Você já teve déjà vu (já visto)?

Sabe, aquela sensação estranha de que você já vivenciou um evento antes, mesmo que não tenha? Uma teoria por trás desse fenômeno é que a nova situação lembra nossos cérebros de uma experiência semelhante que tivemos, mas não conseguimos lembrar direito. Não lembrando conscientemente da primeira experiência, nossos cérebros só conseguem evocar uma vaga sensação de familiaridade. Segundo a explicação da Torat ha’Sod (Ensinamento do secreto) também conhecida como Cabalá, a alma é ensinada sobre verdades divinas antes de entrar no mundo, mas esquece-se de tudo no nascimento. No entanto, uma marca ou memória fraca permanece, e a verdade é reconhecida quando encontrada.

Explicam os sábios da Cabalá que o corpo e alma são duas entidades separadas que se combinam. O corpo tem desejos materiais como comer e dormir. A alma quer mais plenitude, mais sabedoria, quer evoluir. O Zohar diz que quando dormimos a alma deixa o corpo. Só 1/60 avos da alma fica no corpo. A alma é infinita e ilimitada. O corpo representa uma limitação. O Zohar descreve a alma como prisioneira na prisão que é o corpo, porque o corpo limita a alma. O Zohar diz que a alma precisa sair da limitação e ir para um lugar onde espaço e tempo não existem. A alma precisa se libertar da limitação dos 5 sentidos e ser recarregada com energia espiritual pura. É isto que acontece durante o sono. Quando estamos dormindo não temos controle do corpo, não decidimos o que fazer.

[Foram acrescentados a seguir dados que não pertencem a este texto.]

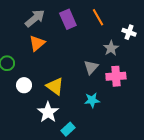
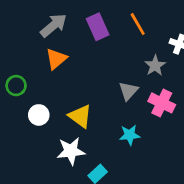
pink cross: (116, 76) -> (162, 103), turned 30
white star: (48, 112) -> (71, 151), turned 30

O Zohar diz que alma se liberta e recebe sua alimentação do mundo infinito. Apenas uma porção mínima dessas informações são armazenadas no nosso cérebro. Isso é o que provoca a sensação de déjà vu.

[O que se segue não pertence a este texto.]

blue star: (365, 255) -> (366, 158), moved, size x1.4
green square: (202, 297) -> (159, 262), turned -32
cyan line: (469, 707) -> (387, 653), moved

O que isso tem a ver com a Teshuvah?

Arrependimento é a tradução costumeira e pobre para a palavra hebraica Teshuvah. Todavia, existe uma palavra hebraica que realmente expressa arrependimento, charatá. Esses dois termos não são apenas distintos, eles são opostos. Charatá implica remorso, arrependimento ou um sentimento de culpa pelo passado e uma intenção de se comportar de uma maneira completamente nova no futuro. A pessoa decide tornar-se “um novo homem”. Mas Teshuvah significa “retorno” para o velho, para a própria natureza original.

A essência da Teshuvah, é que nos foi dada a capacidade de realmente mudar o que ocorreu e retornar ao nosso estado natural, que é puro e conectado com o Divino. Toda vez que uma pessoa comete uma transgressão, é como se os fios de uma corda, que nos conecta acima estão sendo cortados. Quando “retornamos”, estamos amarrando-nos bem mais fortes a esta corda, nos reconectando com D’us. Enquanto o “arrependimento” envolve descartar o passado e começar de novo, Teshuvah significa voltar às suas raízes em D’us e mostrá-las como o verdadeiro caráter da pessoa.

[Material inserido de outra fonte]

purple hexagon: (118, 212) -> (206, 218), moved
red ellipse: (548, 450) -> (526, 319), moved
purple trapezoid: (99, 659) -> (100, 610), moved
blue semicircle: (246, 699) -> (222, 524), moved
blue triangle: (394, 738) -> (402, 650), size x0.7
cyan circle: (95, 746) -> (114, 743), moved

Existe uma frase importante dita pelo Rabi Israel Baal Shem Tov: “De tudo que um judeu vê ou ouve, ele deve extrair uma lição em seu serviço ao Todo Poderoso.” Obviamente, a pessoa deve procurar uma lição no seu trabalho diário.

Aprendemos desde cedo que as roupas, antes de vesti-las, são lavadas e passadas – tudo no devido lugar. Mas depois de as usarmos durante algum tempo, elas ficam amassadas, empoeiradas ou manchadas. Apesar disso, não precisamos descartar essas roupas; em vez disso, enviamos a uma lavanderia. O tintureiro coloca-as numa máquina com temperatura morna ou quente, água, produtos químicos ou sabão que remove a sujeira e as manchas. Depois ele as passa aplicando um ferro pesado ou pressão, e assim a roupa pode ser usada novamente. Assim é com a alma. Quando o Todo Poderoso dá ao – homem ou mulher – sua alma, ela está limpa e passada, e encaixada individualmente nele ou nela. Como é dito diariamente nas preces de shacharit (orações matinais): “A alma que colocaste dentro de mim é pura.” Com o tempo, porém, à medida que é usada para questões mundanas, a alma torna-se amassada – marcada pelo uso para coisas que não são a vontade de D’us. A alma pode também tornar-se suja e manchada quando a pessoa negligencia, D’us não o permita, o cumprimento de uma mitsvá obrigatória ou então transgride uma proibição Divina.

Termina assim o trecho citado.